Abstract

The article presents the features of the course of chronic adenoiditis in children with allergic rhinitis. Allergic diseases of the upper respiratory tract and pathology of the pharyngeal tonsil today remain one of the most common diseases in pediatric practice and their pathogenetic mechanisms are often interrelated. The choice of treatment mode for this group of children is currently being actively discussed. The aim of the study is scientific-literary and practical consideration of the problem of the influence of an allergic factor on the pathogenesis of nasopharyngeal tonsil hypertrophy as a cause of chronic adenoiditis in children. The study examined 30 children with stage 2 adenoid hypertrophy, including 18 boys and 12 girls. A number of authors insist on the need to prioritize conservative management, while more and more evidence is emerging that there may often be indications for surgery. The prevalence of allergic diseases and adenoid vegetations in childhood has determined the relevance of studying the research problem. It is established that adenoids in allergic rhinitis become a kind of shock organ, on the surface of which inhaled allergens are delayed.

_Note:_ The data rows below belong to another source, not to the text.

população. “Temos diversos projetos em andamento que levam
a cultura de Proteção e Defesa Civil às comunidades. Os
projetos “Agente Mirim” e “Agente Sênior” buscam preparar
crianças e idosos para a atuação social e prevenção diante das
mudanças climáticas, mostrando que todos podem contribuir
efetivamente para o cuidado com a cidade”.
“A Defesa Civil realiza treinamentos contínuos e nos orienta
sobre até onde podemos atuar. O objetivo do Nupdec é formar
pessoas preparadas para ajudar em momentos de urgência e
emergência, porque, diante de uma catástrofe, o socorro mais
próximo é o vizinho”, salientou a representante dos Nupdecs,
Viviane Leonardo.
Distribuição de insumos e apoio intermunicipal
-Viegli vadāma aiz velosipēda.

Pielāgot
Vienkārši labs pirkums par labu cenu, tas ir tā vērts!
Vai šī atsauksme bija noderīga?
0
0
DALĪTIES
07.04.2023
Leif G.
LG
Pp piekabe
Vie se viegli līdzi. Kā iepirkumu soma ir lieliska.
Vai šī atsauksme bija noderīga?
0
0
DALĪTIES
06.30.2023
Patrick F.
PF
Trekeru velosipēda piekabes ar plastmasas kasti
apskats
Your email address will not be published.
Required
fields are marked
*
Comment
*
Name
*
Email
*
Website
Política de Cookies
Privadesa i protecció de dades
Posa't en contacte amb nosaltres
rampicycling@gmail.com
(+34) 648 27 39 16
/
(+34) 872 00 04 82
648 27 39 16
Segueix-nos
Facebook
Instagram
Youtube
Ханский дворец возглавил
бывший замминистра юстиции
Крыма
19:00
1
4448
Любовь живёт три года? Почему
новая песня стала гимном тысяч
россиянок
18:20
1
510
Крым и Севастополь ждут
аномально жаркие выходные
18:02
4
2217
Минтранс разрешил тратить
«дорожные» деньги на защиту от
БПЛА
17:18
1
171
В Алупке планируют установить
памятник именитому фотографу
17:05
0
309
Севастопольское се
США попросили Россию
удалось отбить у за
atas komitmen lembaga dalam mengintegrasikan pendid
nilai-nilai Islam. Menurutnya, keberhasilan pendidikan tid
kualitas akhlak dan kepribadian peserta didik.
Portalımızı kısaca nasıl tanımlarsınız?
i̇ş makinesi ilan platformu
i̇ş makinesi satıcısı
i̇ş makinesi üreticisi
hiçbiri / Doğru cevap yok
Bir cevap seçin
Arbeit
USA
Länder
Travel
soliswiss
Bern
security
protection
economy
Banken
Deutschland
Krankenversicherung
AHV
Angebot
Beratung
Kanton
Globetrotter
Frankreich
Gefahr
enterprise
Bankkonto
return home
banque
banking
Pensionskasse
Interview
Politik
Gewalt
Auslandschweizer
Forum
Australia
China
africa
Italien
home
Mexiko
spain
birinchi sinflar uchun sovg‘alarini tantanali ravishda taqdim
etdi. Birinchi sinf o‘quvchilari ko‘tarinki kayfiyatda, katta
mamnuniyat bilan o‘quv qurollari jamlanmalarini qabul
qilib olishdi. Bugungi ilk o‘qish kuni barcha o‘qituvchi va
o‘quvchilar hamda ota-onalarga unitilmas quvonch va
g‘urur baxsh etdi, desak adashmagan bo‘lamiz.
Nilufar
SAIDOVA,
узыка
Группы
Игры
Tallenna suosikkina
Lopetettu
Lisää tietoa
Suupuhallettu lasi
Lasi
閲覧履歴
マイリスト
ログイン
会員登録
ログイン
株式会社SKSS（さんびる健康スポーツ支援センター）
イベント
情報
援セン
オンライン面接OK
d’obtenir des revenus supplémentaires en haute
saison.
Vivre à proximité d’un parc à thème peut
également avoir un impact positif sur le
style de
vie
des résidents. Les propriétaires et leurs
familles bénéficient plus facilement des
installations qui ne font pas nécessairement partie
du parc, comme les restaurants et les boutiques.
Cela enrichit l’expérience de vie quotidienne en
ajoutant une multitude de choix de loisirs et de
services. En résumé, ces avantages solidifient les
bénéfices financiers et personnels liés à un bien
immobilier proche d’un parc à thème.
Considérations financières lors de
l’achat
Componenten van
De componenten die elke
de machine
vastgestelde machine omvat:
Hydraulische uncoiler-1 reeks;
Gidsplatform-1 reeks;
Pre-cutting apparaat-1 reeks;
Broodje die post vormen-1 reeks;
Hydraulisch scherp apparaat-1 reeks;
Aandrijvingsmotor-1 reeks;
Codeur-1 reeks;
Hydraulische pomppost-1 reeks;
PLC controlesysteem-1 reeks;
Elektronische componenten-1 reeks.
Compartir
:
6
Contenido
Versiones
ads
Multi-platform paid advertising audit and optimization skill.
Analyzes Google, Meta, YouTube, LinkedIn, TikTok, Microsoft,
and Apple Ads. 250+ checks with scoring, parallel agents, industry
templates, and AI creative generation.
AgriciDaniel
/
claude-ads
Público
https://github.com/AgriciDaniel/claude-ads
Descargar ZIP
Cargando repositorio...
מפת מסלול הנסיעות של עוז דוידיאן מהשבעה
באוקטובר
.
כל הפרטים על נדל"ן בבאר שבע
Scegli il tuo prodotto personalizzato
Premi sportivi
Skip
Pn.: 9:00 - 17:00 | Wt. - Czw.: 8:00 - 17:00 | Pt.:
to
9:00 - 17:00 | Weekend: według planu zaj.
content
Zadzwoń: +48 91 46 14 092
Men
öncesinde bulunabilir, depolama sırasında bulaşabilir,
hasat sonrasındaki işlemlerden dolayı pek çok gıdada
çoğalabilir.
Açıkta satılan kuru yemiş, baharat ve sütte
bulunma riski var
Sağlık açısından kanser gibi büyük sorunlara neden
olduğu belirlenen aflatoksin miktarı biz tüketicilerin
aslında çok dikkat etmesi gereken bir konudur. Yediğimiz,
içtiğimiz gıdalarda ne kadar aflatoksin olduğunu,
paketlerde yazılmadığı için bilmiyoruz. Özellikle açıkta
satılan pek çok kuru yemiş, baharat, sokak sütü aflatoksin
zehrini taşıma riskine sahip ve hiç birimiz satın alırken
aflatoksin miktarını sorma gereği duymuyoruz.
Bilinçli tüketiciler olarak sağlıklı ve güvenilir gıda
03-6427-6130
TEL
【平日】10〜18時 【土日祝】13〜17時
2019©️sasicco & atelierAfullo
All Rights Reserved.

It has been determined that in allergic rhinitis removal of adenoids has the ability to improve the general condition of the patient and relieve symptoms (including nasal congestion) and reduce the risk of various chronic pathologies (namely chronic otitis), and in obstructive sleep apnea — reduce the risk of suffocation. The algorithm of management of children with pathology of the pharyngeal tonsil in concomitant allergic diseases, where the first stage it is necessary to recommend treatment by an allergist, and only in the ineffectiveness of conservative therapy to perform surgery. It has been shown that most of the studied children (60–70%) with stage II nasopharyngeal tonsil hypertrophy showed allergic rhinitis and elevated levels of anti-inflammatory cytokines, which indicates the relationship of the disease with inflammatory diseases of the nasopharynx and immune system. It is determined that the problems of correct diagnosis of the causes of inflammation and hypertrophy of the nasopharyngeal tonsil and the strategy, tactics and correctness of their treatment deserve scientific attention.